しなやかな連携プレーなど、男子とは異なる魅力がある

【川淵】角谷さんは女子硬式野球を長年にわたって支援されていますね。きっかけは何だったんですか。

【角谷】2007年に故郷の兵庫県丹波市で女子高校野球の全国大会を観戦し、想像以上に高いレベルのプレーに心を動かされました。ただ、参加校が全国でわずか5校。そのことに驚き、裾野を拡げるお手伝いがしたいと考えたんです。

【川淵】確かにさまざまな女子スポーツが普及する中、これだけ野球が盛んな日本で女子野球の認知度はまだ低い。

角谷建耀知(かくたに・けんいち)
一般社団法人日本女子プロ野球機構 名誉理事
2009年に日本女子プロ野球機構を設立。

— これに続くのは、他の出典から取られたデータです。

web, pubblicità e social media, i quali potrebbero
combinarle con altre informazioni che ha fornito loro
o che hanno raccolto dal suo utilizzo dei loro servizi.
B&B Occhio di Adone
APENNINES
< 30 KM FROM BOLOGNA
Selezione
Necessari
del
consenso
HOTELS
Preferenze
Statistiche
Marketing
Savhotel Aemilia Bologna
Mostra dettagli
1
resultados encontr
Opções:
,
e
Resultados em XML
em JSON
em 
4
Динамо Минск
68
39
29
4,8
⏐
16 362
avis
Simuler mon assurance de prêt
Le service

女子硬式野球部の創設など女子野球の普及と発展に力を注ぐ。株式会社わかさ生活代表取締役。

【角谷】はい。ちょうどその頃、母校の福知山成美高校で理事長として学園再生に取り組むことになり、柱の一つに女子硬式野球部の創設を掲げました。他校にも「女子の野球部をつくりませんか」と声をかけ、初めは思うようにいきませんでしたが、今では全国で40校ほどにまで拡がっています。

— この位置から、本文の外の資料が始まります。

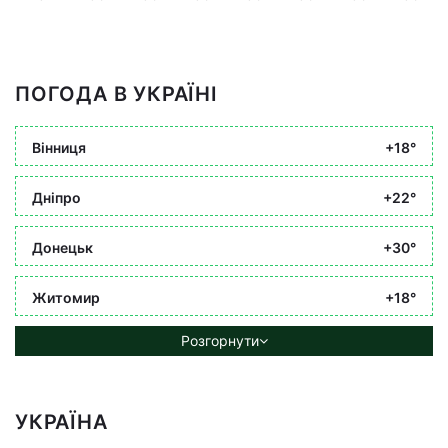
ПОГОДА В УКРАЇНІ
Вінниця
+18°
Дніпро
+22°
Донецьк
+30°
Житомир
+18°
Розгорнути
УКРАЇНА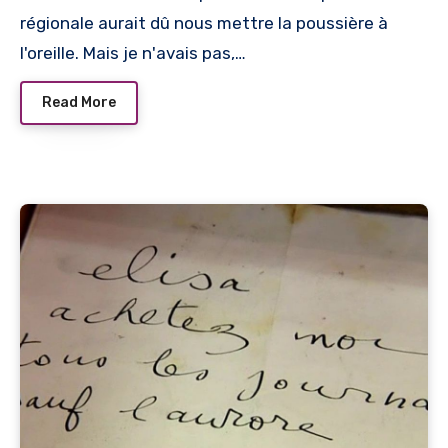
régionale aurait dû nous mettre la poussière à
l'oreille. Mais je n'avais pas,…
Read More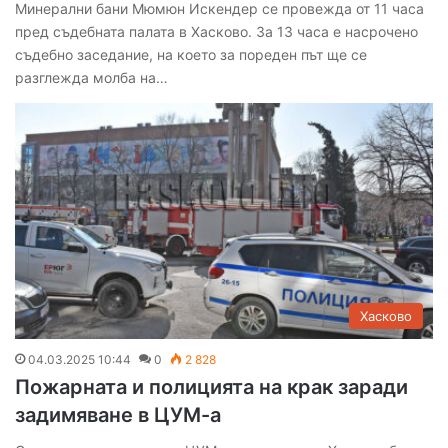
Минерални бани Мюмюн Искендер се провежда от 11 часа
пред съдебната палата в Хасково. За 13 часа е насрочено
съдебно заседание, на което за пореден път ще се
разглежда молба на…
Хасково
04.03.2025 10:44
0
2 828
Пожарната и полицията на крак заради
задимяване в ЦУМ-а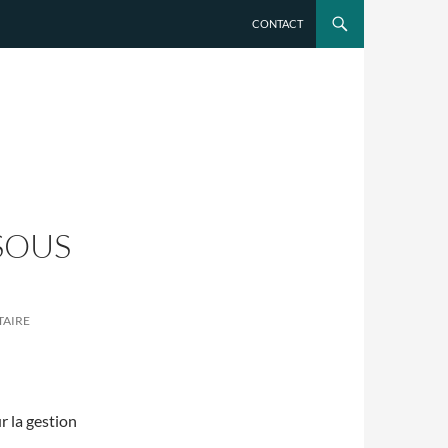
CONTACT
SOUS
TAIRE
r la gestion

【川淵】なるほど。2009年には女子プロ野球リーグも創設されていますね。

【角谷】プロという目標ができれば女の子も野球を諦めずにすむと考えました。リーグには時速130km超のボールを投げるピッチャーや柵越えホームランを放つ選手もいます。一方で、柔らかさ、しなやかさを生かした連携プレーなどは見ていてとても魅力があります。

【川淵】大事なポイントですね。スピードやパワーで男子に迫ろうとするのではなく、別の視点から女子野球の魅力を伝えていく。それがファン層の拡大には欠かせないでしょう。

【角谷】おっしゃるとおりだと思います。

【川淵】加えて、物事を始める際は長期的なビジョンを持つことが大事です。Jリーグを創設しようとしたとき、「時期尚早」「前例がない」など多くの反対を受けましたが、私には「サッカーを通して、日本をあらゆる人がスポーツを楽しめる豊かな国にしたい」という想いがありました。そうした考え方を、「Jリーグ百年構想」というワードでPRしていったわけです。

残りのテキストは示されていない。